(ASSIGNMENT): Find every line in the data that contains the word "undo". Return each of those lines.

++++ GIVEN RECORDS ++++

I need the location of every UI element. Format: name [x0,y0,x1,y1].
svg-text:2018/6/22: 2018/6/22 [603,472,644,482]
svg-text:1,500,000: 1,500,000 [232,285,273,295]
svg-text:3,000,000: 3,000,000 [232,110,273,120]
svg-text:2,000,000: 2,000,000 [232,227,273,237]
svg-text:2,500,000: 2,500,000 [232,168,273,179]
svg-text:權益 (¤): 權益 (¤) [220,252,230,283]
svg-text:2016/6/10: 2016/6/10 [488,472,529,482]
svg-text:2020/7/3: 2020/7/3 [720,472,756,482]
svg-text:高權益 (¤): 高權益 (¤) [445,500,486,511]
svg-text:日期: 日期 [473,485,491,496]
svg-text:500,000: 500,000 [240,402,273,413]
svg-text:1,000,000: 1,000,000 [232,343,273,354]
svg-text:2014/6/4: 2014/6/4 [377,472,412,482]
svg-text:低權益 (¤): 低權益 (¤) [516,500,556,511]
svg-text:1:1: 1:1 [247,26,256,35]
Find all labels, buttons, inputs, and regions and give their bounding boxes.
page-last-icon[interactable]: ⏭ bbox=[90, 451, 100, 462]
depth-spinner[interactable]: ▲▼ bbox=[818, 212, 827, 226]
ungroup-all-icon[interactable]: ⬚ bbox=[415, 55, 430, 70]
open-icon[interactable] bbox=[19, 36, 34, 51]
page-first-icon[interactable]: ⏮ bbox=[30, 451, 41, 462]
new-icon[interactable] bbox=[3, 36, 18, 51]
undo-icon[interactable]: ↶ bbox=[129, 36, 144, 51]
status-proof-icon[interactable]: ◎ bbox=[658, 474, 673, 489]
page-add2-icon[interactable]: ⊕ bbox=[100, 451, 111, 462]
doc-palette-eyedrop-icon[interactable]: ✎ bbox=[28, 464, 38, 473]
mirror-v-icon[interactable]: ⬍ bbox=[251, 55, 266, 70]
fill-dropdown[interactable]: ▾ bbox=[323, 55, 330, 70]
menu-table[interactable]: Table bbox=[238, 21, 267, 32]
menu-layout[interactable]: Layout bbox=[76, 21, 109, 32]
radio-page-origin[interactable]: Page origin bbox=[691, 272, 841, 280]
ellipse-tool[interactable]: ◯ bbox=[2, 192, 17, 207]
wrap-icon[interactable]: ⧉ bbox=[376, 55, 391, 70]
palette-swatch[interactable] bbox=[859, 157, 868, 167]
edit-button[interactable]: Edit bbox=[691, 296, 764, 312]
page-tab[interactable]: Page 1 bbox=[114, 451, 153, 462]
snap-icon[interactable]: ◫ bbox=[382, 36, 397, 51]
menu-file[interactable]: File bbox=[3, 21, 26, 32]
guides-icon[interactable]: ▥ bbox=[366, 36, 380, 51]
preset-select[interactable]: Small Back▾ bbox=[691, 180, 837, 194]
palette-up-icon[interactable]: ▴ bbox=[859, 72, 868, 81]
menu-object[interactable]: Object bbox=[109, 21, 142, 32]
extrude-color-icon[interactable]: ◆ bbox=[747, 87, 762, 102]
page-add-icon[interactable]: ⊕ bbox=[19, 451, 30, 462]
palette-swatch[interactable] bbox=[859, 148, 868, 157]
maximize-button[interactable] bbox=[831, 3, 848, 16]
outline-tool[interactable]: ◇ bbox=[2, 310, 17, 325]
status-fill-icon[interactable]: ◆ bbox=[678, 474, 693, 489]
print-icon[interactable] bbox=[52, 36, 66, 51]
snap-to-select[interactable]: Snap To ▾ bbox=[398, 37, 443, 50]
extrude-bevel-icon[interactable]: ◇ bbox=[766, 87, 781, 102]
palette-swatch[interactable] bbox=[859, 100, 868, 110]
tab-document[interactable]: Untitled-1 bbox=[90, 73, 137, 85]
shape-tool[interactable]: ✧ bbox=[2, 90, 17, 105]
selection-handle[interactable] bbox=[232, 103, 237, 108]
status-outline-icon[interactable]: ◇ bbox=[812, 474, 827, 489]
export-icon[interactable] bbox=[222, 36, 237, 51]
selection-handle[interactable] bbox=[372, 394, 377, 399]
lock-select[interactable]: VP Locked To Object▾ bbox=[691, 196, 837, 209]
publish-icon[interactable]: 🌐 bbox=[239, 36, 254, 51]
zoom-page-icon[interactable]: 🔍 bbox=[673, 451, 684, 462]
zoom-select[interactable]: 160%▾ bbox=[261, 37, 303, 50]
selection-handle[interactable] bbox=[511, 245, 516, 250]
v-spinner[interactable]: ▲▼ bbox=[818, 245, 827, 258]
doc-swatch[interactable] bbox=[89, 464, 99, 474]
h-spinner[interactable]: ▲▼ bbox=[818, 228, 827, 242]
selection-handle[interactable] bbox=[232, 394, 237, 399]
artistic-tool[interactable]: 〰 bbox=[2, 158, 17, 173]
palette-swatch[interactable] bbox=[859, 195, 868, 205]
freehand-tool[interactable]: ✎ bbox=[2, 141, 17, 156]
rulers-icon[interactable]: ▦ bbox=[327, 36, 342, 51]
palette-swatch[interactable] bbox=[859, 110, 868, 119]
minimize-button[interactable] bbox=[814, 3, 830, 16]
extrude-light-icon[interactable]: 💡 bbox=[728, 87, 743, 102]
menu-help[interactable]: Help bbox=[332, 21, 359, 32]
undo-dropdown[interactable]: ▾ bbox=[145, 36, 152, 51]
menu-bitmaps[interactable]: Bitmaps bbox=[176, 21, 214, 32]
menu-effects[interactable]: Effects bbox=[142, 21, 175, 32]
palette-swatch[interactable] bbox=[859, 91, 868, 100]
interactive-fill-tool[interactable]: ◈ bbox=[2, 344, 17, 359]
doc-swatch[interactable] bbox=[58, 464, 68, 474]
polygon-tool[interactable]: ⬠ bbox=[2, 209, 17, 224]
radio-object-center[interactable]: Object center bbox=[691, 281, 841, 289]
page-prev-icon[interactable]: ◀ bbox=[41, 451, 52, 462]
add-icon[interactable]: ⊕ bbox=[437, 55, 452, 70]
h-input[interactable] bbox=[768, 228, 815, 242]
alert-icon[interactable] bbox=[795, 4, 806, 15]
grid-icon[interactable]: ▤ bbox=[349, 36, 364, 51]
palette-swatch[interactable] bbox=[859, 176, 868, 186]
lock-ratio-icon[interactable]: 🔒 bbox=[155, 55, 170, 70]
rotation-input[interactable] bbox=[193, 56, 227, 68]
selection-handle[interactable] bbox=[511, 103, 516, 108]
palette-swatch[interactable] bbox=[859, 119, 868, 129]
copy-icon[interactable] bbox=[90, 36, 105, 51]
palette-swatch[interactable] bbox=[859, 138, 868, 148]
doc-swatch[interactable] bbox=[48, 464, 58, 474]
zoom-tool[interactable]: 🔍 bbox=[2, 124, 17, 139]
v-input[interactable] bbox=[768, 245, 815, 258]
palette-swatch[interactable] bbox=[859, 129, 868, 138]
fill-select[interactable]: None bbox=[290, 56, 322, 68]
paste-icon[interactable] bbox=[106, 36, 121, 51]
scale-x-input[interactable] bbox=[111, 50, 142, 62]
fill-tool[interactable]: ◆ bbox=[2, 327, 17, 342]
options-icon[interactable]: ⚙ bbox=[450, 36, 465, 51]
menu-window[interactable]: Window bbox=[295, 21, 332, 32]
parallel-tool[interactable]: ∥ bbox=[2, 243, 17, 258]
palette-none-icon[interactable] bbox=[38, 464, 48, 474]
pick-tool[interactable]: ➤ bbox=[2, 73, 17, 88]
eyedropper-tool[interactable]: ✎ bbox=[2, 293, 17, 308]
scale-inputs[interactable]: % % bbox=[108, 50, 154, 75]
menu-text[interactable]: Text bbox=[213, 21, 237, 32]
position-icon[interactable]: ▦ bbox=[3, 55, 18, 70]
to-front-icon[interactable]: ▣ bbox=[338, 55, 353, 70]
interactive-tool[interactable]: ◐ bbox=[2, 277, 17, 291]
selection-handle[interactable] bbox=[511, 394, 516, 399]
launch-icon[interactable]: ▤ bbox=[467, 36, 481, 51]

++++

(ANSWER AREA):
undo-icon[interactable]: ↶ bbox=[129, 36, 144, 51]
undo-dropdown[interactable]: ▾ bbox=[145, 36, 152, 51]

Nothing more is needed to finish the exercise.